The issue of speed deserves separate attention. When an attack is managed by artificial intelligence, the human response team physically cannot keep up with the incident's development. This means that defense must also be automated at the AI level. A paradoxical situation arises: to protect against artificial intelligence, you need artificial intelligence. Leading vendors such as CrowdStrike, Palo Alto Networks, Microsoft, and a number of specialized startups are actively developing autonomous response systems capable of making decisions about blocking threats without human involvement. This is effective, but it raises a new question: how much can you trust an autonomous security system that could itself become an object of attack?
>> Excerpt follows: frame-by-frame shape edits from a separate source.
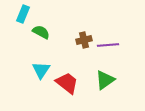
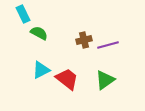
cyan rectangle: rotated 48 degrees counterclockwise
green semicircle: moved 2 px left, 1 px down
purple line: rotated 10 degrees counterclockwise
cyan triangle: rotated 30 degrees clockwise
red trapezoid: moved 4 px up
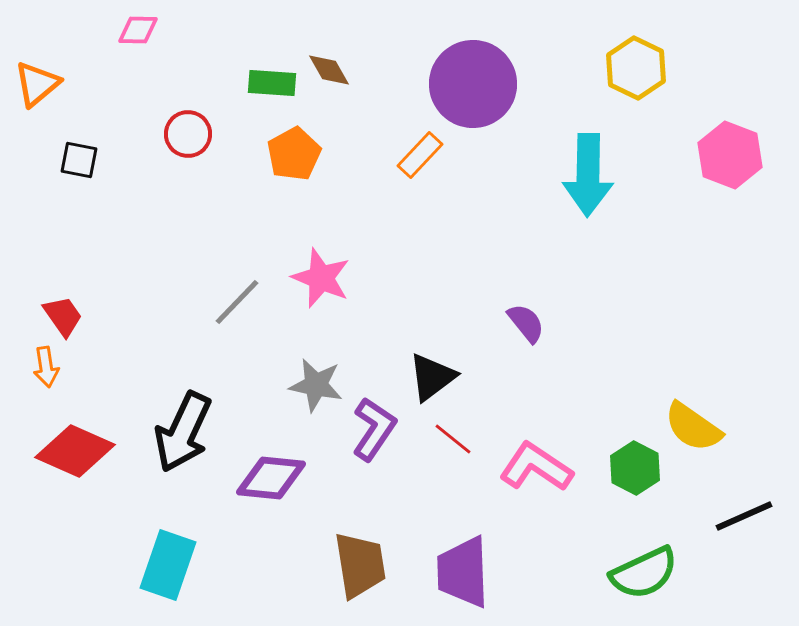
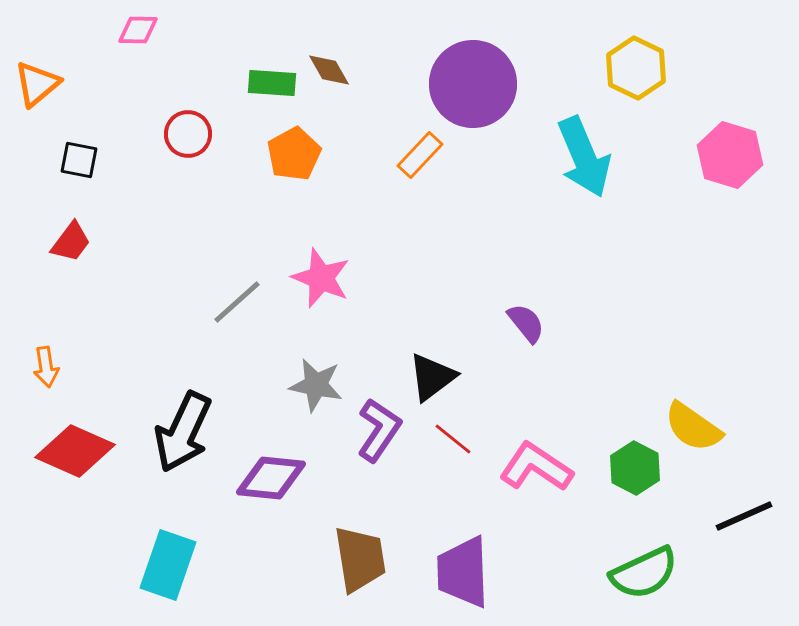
pink hexagon: rotated 4 degrees counterclockwise
cyan arrow: moved 4 px left, 18 px up; rotated 24 degrees counterclockwise
gray line: rotated 4 degrees clockwise
red trapezoid: moved 8 px right, 74 px up; rotated 72 degrees clockwise
purple L-shape: moved 5 px right, 1 px down
brown trapezoid: moved 6 px up
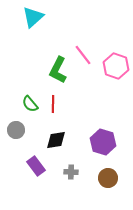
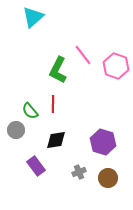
green semicircle: moved 7 px down
gray cross: moved 8 px right; rotated 24 degrees counterclockwise
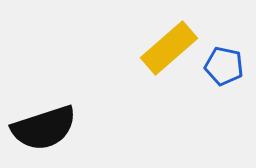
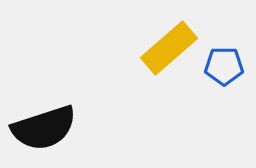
blue pentagon: rotated 12 degrees counterclockwise
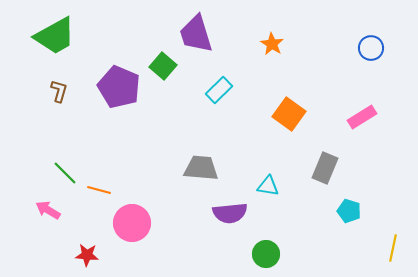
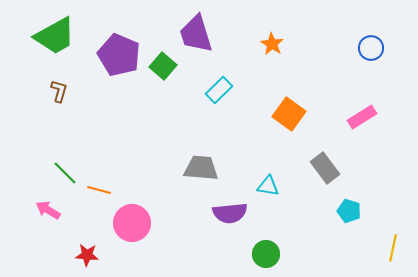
purple pentagon: moved 32 px up
gray rectangle: rotated 60 degrees counterclockwise
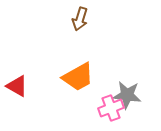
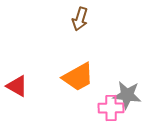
pink cross: rotated 20 degrees clockwise
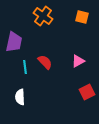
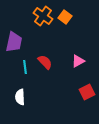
orange square: moved 17 px left; rotated 24 degrees clockwise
For the Russian market, this topic has an additional dimension. Russian companies find themselves in conditions of limited access to Western security platforms, while the implementation of AI tools in business processes is proceeding no less actively. Russian cybersecurity vendors — Positive Technologies, Kaspersky, InfoWatch, and others — are forced to develop their own AI competencies at an accelerated pace. The challenge is compounded by the fact that training protection models requires data about real attacks, and the threat landscape in Russia has its own specifics.

The main conclusion from what is happening is simple but uncomfortable: the era when cybersecurity could be solved by purchasing the right product has ended. In a world where AI attacks and defends simultaneously, security becomes a continuous process of adaptation. Companies that perceive defense as a static set of tools rather than as a living, evolving system risk being among those whose incidents fall into the next review of the year's largest breaches.